The Board argues that Caranchini's point relied on fails to present a single reviewable issue, but instead conflates two distinct issues into a single point. Specifically, the Board claims that Caranchini argues both that Article V, section 18 gives her the right to judicial review of her bar examination scores and that the Board's failure to give her the right to review her examination and have it re-scored was arbitrary, capricious, unreasonable and an abuse of discretion. There is merit to the Board's assertion, but we will nevertheless address Caranchini's arguments to the extent that they can be discerned.
Caranchini argues that the trial court erred in dismissing her petition because Article V, section 18 provides her a right to judicial review of both the Board's methodology of scoring bar examinations and the Board's application of that methodology to the scoring of her examination. Article V, section 18 provides:
Caranchini does not identify in either her point relied on or the argument portion of her brief any statute that would give her a right to judicial review of the scoring of her examination. Although section 536.150 was the basis for her petition in the circuit court, and although she claims in her jurisdictional statement that section 536.150 and Article V, section 18 are the only ways to contest the scoring of the bar examination, Caranchini makes no reference to section 536.150 in either her point relied on or her argument. The Court will not consider arguments “not contained in the ... appellant's brief or in any of its points relied on.” Salvation Army, Kansas v. Bank of Am., 435 S.W.3d 661, 670 (Mo.App.W.D.2014). Although Caranchini argues at the end of her brief, in very vague terms, that “the Legislature does have the right to give [a bar] applicant the right to appeal [a failing bar examination score] to a higher court,” she does not rely on section 536.150 or any other statute in support of this assertion. Thus, Caranchini has failed to raise any claim on appeal that implementing legislation exists that gives her an independent right to judicial review of her bar examination score, other than her claim that judicial review is required by the constitution.

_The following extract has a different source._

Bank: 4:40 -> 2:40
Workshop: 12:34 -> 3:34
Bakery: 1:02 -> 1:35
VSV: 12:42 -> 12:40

All final decisions, findings, rules and orders on any administrative officer or body existing under the constitution or
by law, which are judicial or quasi-judicial and affect private rights, shall be subject to direct review by the courts as provided by law; and such review shall include the determination whether the same are authorized by law, and in cases in which a hearing is required by law, whether the same are supported by competent and substantial evidence upon the whole record. Unless otherwise provided by law, administrative decisions, findings, rules and orders subject to review under this section or which are otherwise subject to direct judicial review, shall be reviewed in such manner and by such court as the supreme court by rule shall direct and the court so designated shall, in addition to its other jurisdiction, have jurisdiction to hear and determine any such review proceeding.
Caranchini provides no explanation as to how a claim challenging the Board's method of scoring examinations, generally, or the scoring of her answers, specifically, falls within the purview of this constitutional provision. Nevertheless, we review her claim of a right to judicial review under Article V, section 18, and find that it fails for multiple reasons.

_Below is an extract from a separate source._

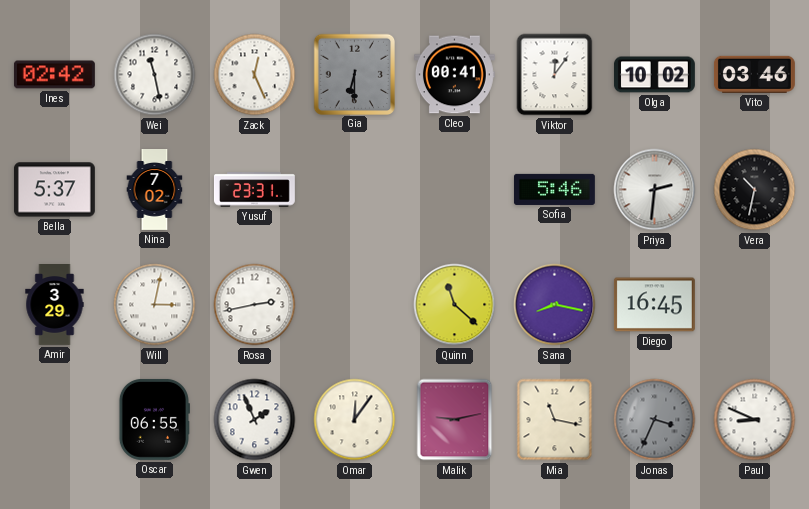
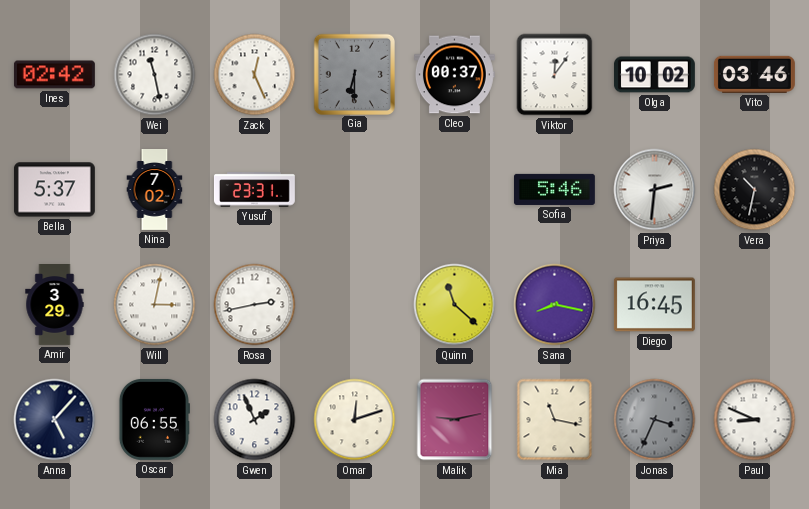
Cleo: 00:41 -> 00:37
Anna: none -> 5:07
Omar: 12:06 -> 12:12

A. Caranchini has not preserved a claim that Regulation 6 of Supreme Court Rule 8.08 is unconstitutional.
As a preliminary matter, there is a Missouri Supreme Court rule and companion regulation that expressly prohibit the exact relief Caranchini seeks: re-grading or re-scoring and appeal or review of bar examination scores. Missouri Supreme Court Rule 8 provides rules governing admission to the Missouri Bar. Rule 8.01 creates the Board of Bar Examiners, and Rule 8.02(a)(4) grants the Board the authority to promulgate regulations, which then have “the same force and effect as any other portion of Rule 8.” Regulation 6, addressing the bar examination, provides: “No regrading or rescoring of any part of the essay portion of the examination will be provided. No appeal or review of exam scores or results is allowed.” Rule 8.08, reg. 6.

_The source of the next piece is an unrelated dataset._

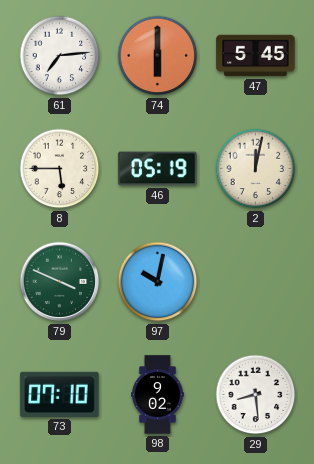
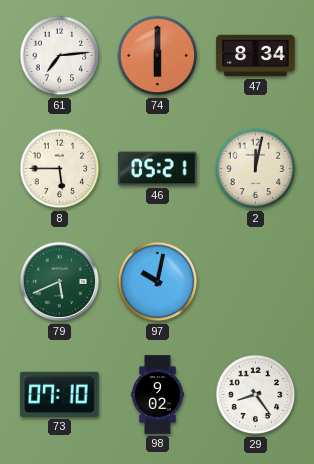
47: 5:45 -> 8:34
46: 05:19 -> 05:21
79: 3:49 -> 5:41
29: 8:29 -> 8:24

All rule references are to the Missouri Court Rules (2013), unless otherwise indicated.
“Missouri Supreme Court Rules are to be given the same effect as statutes so long as they are not in conflict with other law.” Gabriel v. Saint Joseph License, LLC, 425 S.W.3d 133, 139 (Mo.App.W.D.2013).
Caranchini did not mention Regulation 6 in her petition to the trial court. Although she does mention the Regulation in her point relied on, describing it as the basis for the trial court's judgment granting the Board's motion to dismiss, she does not address or challenge the validity of Regulation 6 in the argument portion of her brief. “Arguments raised in the points relied on portion of an appellate brief that are not supported in the argument portion of the brief are deemed abandoned and preserve nothing for appellate review.” State v. Nunley, 341 S.W.3d 611, 623 (Mo. banc 2011). For the first time in her reply brief, Caranchini argues that Regulation 6 is unconstitutional in that it violates Article V, section 18 by foreclosing judicial review. “We will not address issues raised for the first time in a reply brief.” Salvation Army, Kansas v. Bank of Am., 435 S.W.3d 661, 670 (Mo.App.W.D.2014). While we question whether Caranchini can properly raise her claims in the absence of a direct challenge to the constitutionality of Regulation 6, we need not decide that issue, as her claims fail on the merits. As explained in detail infra, Article V, section 18 does not provide for judicial review of the Board's scoring of bar examinations.
This appears to be an inaccurate description of the trial court's judgment, as the judgment makes no mention of the Rule; rather, it simply finds that the legislature has failed to provide a bar applicant with the right to judicial review.
For the first time in her reply brief, Caranchini argues that Regulation 6 is “a special law” and, as such, it violates Article III, section 40 of the Missouri Constitution. This argument not only was raised too late to be considered by this Court, Salvation Army, 435 S.W.3d at 670, but also is nonsensical. Article III of the Missouri Constitution applies to the legislative branch, and section 40 prohibits the passage of any “special law” by the “general assembly.” To state the obvious, Regulation 6 is not legislation passed by the general assembly. Rather, Regulation 6 was promulgated by the Board to implement Supreme Court Rule 8.08, governing procedures related to the Missouri Bar Examination. The Missouri Supreme Court has the authority to regulate the practice of law. In re Thompson, 574 S.W.2d 365, 367 (Mo. banc 1978) (the courts have the “inherent power to regulate the practice of law.”); Mo. Const. art. V, § 4 (“The supreme court shall have general superintending control over all courts and tribunals.”). To the extent that Caranchini is complaining that Regulation 6 addresses only the practice of law and sets standards that are different than those of other licensed professions, her argument not only fails to claim a “special law” violation but also ignores the fact that, by giving the Supreme Court the power to regulate the legal profession, the Constitution envisions the possibility that the legal profession might be subjected to standards different than those applied to other professions.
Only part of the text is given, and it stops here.